When God gives commands in Scripture regarding worship, they are commands to do something. Worship is action. It is obedience. The Lord says to offer me a sacrifice, and so we offer it. The Lord says to sing praises to My name, and so we sing them. And when we worship God rightly, when we do our duty and offer to God that which he is due, it then leads to high praise and joy. Obedient worship trains our affections and it changes our emotions. It gives usjoy before the Lord.

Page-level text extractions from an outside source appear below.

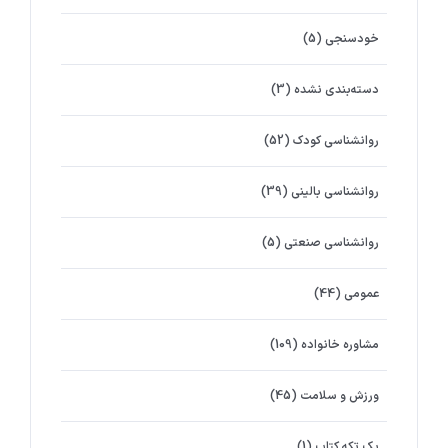
خودسنجی
(5)
دسته‌بندی نشده
(3)
روانشناسي كودك
(52)
روانشناسی بالینی
(39)
روانشناسی صنعتی
(5)
عمومی
(44)
مشاوره خانواده
(109)
ورزش و سلامت
(45)
یک تکه کتاب
(1)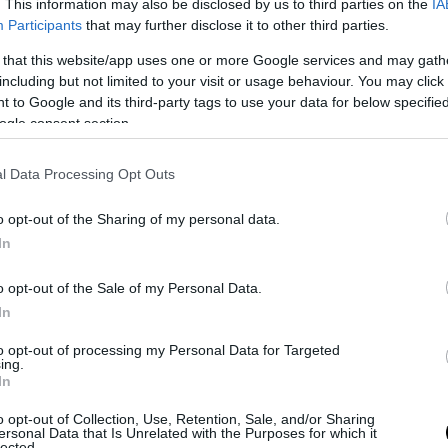
. This information may also be disclosed by us to third parties on the
IA
Participants
that may further disclose it to other third parties.
PRONEWS.GR /
CELEBRITIES
 that this website/app uses one or more Google services and may gath
including but not limited to your visit or usage behaviour. You may click 
Δείτε βίντεο: H Mόνικα Μπελούτσι
 to Google and its third-party tags to use your data for below specifi
«μαγνήτισε» τα φλας των φωτογράφων 
ogle consent section.
Κάννες
24.05.2026 | 10:41
l Data Processing Opt Outs
o opt-out of the Sharing of my personal data.
In
o opt-out of the Sale of my Personal Data.
In
to opt-out of processing my Personal Data for Targeted
ing.
In
o opt-out of Collection, Use, Retention, Sale, and/or Sharing
ersonal Data that Is Unrelated with the Purposes for which it
lected.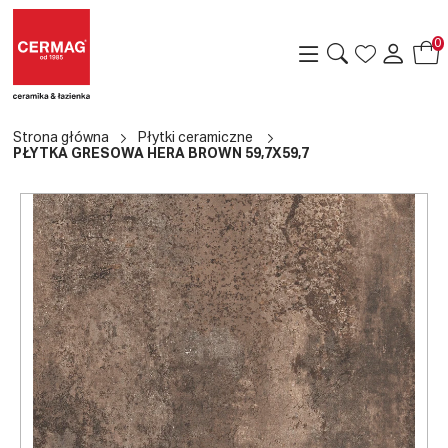
0
Strona główna
Płytki ceramiczne
PŁYTKA GRESOWA HERA BROWN 59,7X59,7
a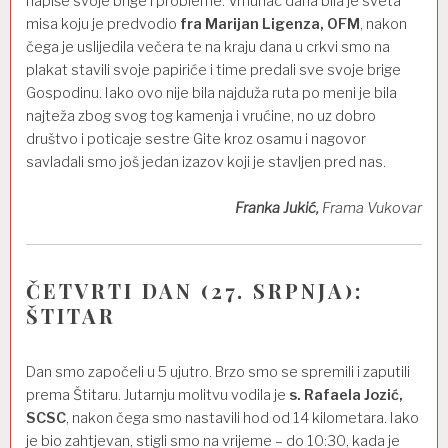
napiše svoje brige i probleme. Vrhunac dana bila je sveta
misa koju je predvodio
fra Marijan Ligenza, OFM
, nakon
čega je uslijedila večera te na kraju dana u crkvi smo na
plakat stavili svoje papiriće i time predali sve svoje brige
Gospodinu. Iako ovo nije bila najduža ruta po meni je bila
najteža zbog svog tog kamenja i vrućine, no uz dobro
društvo i poticaje sestre Gite kroz osamu i nagovor
savladali smo još jedan izazov koji je stavljen pred nas.
Franka Jukić,
Frama Vukovar
ČETVRTI DAN (27. SRPNJA):
ŠTITAR
Dan smo započeli u 5 ujutro. Brzo smo se spremili i zaputili
prema Štitaru. Jutarnju molitvu vodila je
s. Rafaela Jozić,
SCSC
, nakon čega smo nastavili hod od 14 kilometara. Iako
je bio zahtjevan, stigli smo na vrijeme – do 10:30, kada je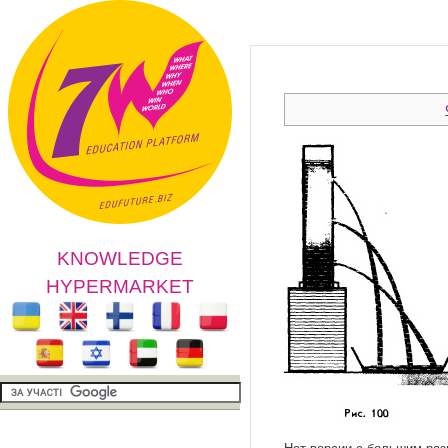
KNOWLEDGE
HYPERMARKET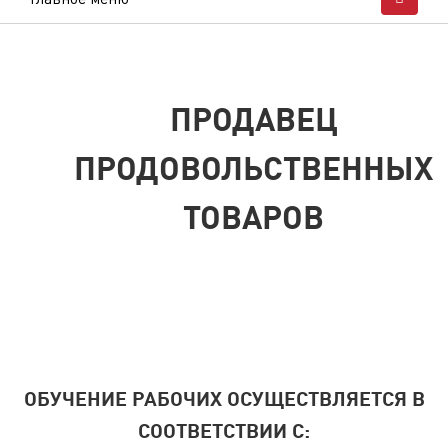
ПРОДАВЕЦ
ПРОДОВОЛЬСТВЕННЫХ
ТОВАРОВ
ОБУЧЕНИЕ РАБОЧИХ ОСУЩЕСТВЛЯЕТСЯ В
СООТВЕТСТВИИ С:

And so throughout this second processional of the ark, joy is all over. In 1 Chron. 15:25 it says that when David and his many men went to bring the ark of the Lord up from the house Obed-Edom, they did this with joy. David’s song here in our passage is a perfect example of this reality. When the ark is finally placed in the tabernacle, he can’t contain himself but bursts forth into a psalm of thanksgiving. His first attempt lacked reverent obedience. But he reforms his ways and in the climax of this second attempt to seek and worship the Lord through the ark, David can’t help but rejoice with song.
But this song is so interesting. It is full of joy and gladness, and yet it is also full of commands.
There is command after command to worship God. From verses 8–13, he tells the people of God to give thanks, to call upon His name, to make known His deeds, to sing to Him, to talk of all His wondrous works, to seek the Lord, and to remember His marvelous works. And in the midst of all the commands is the promise in verse 10, that the hearts of those who seek the Lord will rejoice.
This is exactly how the psalmist who penned Psalm 2 speaks of worship, when he says to “Worship the Lord with reverence, and rejoice with trembling” (Ps. 2:11). Biblical worship is reverent… but it contains both rejoicing and trembling. Doing and feeling go hand in hand in worship, but we must keep the order right.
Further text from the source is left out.